Question 5: How should the Government prioritise the Defence Force’s efforts between ensuring New Zealand is secure, supporting the security and stability of our friends, partners and our ally Australia, and contributing to international peace and security globally?
A.N.Z.U.S. is out of date. It should be retired or thoroughly overhauled on the grounds it was set up for a Cold War security environment, and not for dealing with the establishment of terrorist entities such as Islamic State. New Zealand, whilst maintaining good relations with Australia should be prepared for the fact that Australia’s military orientation is trending towards the United States, whereas ours should be focussed on the South Pacific.
We cannot make a really meaningful contribution to American national security policy, and it seems to be a mess with no clearly obvious long term goals or a sense of how to achieve any goals that the U.S. might have.

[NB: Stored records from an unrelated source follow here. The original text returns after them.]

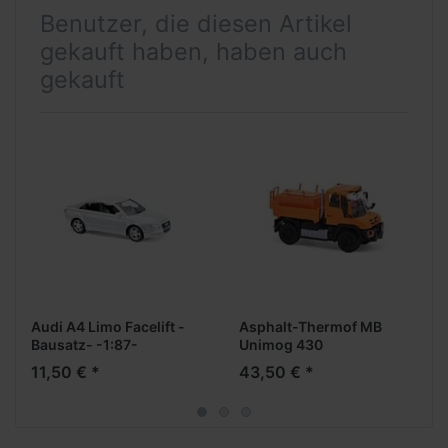
Benutzer, die diesen Artikel
gekauft haben, haben auch
gekauft
Audi A4 Limo Facelift -
Asphalt-Thermof MB
Bausatz- -1:87-
Unimog 430
11,50 € *
43,50 € *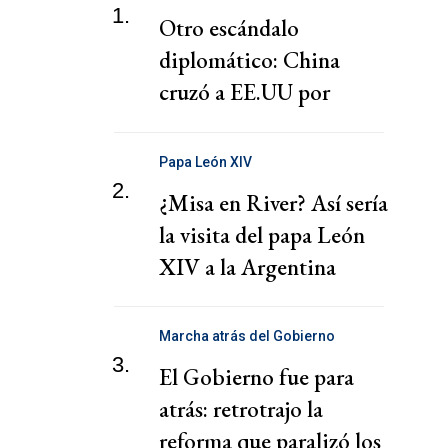
telecomunicaciones
1.
Otro escándalo
diplomático: China
cruzó a EE.UU por
presionar a una
cooperativa Argentina
Papa León XIV
2.
¿Misa en River? Así sería
la visita del papa León
XIV a la Argentina
Marcha atrás del Gobierno
3.
El Gobierno fue para
atrás: retrotrajo la
reforma que paralizó los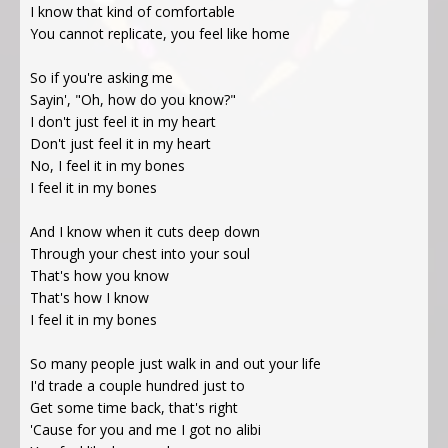
I know that kind of comfortable
You cannot replicate, you feel like home
So if you're asking me
Sayin', "Oh, how do you know?"
I don't just feel it in my heart
Don't just feel it in my heart
No, I feel it in my bones
I feel it in my bones
And I know when it cuts deep down
Through your chest into your soul
That's how you know
That's how I know
I feel it in my bones
So many people just walk in and out your life
I'd trade a couple hundred just to
Get some time back, that's right
'Cause for you and me I got no alibi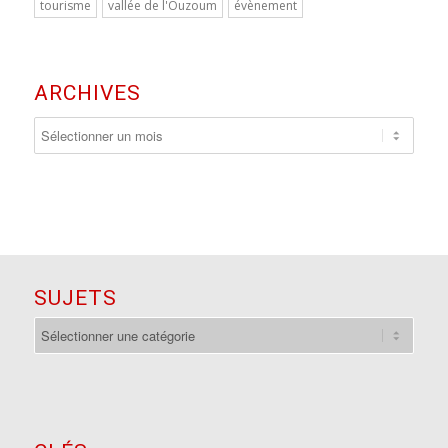
tourisme
vallée de l'Ouzoum
évènement
ARCHIVES
SUJETS
sujets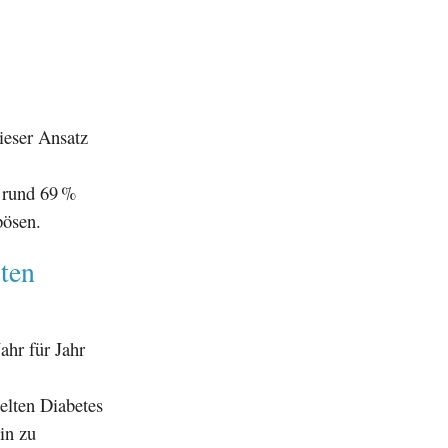
ieser Ansatz
 rund 69 %
pösen.
ten
hr für Jahr
elten Diabetes
in zu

In contrast, there are clearly obvious problems that we can focus on in the South Pacific and have a realistic chance of establishing credibility.
Question 6: How should the Defence Force operate as part of the all-of-government effort to protect and advance the nation’s interests?
With integrity and credibility. You are representative of New Zealand on the world stage. The successful protection of international law, operating with the respect of foreign powers, but above all else the defence of New Zealand are your core outcomes.
Question 7: What is the Defence Force’s role in contributing to New Zealand’s national resilience to unforeseen events and natural disasters?
Integral. The N.Z.D.F. played a major role in Christchurch and Canterbury during the 2010-11 earthquake emergencies. Maintaining the logistical capacity to assist other nations and help in local emergencies is essential. The ability of the navy and airforce to move large amounts of supplies was of major use.
This should be developed and individual emergencies learnt from so that the next one can be responded to more effectively.
Question 8: What should be the Defence Force’s role in the development of New Zealand’s youth?
Whilst the Defence Force would be useful for instilling discipline, developing skills and confidence, it should not be viewed as a one stop sort of entity for dealing with youth issues. Not all are appropriate for military style training, and nor given a choice would all want to enter the military.
Question 9: What capabilities does the Defence Force need to carry out its roles effectively, now and in the future?
All three branches of the armed forces need a combat component. Their first and foremost role is the defence of New Zealand. Our forces should be structured with a view to possibly having to deploy in a South Pacific nation with little infrastructure.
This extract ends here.